→ Requirement
Only the lines from the one containing "who are behind" to the end of the entries should be written out, each exactly as it stands, both ends included.

Stored data entries:
Segment Open

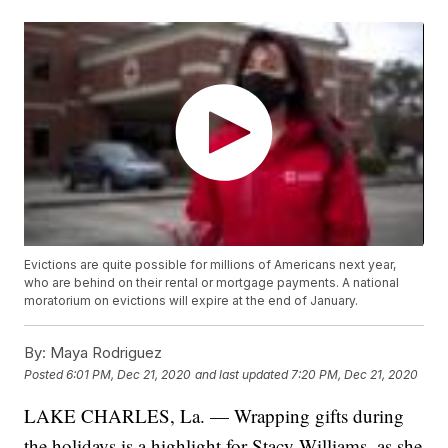
Evictions are quite possible for millions of Americans next year,
who are behind on their rental or mortgage payments. A national
moratorium on evictions will expire at the end of January.
By:
Maya Rodriguez
Posted
6:01 PM, Dec 21, 2020
and last updated
7:20 PM, Dec 21, 2020
LAKE CHARLES, La. — Wrapping gifts during
the holidays is a highlight for Stacy Williams, as she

Segment Closed

→ Task result
who are behind on their rental or mortgage payments. A national
moratorium on evictions will expire at the end of January.
By:
Maya Rodriguez
Posted
6:01 PM, Dec 21, 2020
and last updated
7:20 PM, Dec 21, 2020
LAKE CHARLES, La. — Wrapping gifts during
the holidays is a highlight for Stacy Williams, as she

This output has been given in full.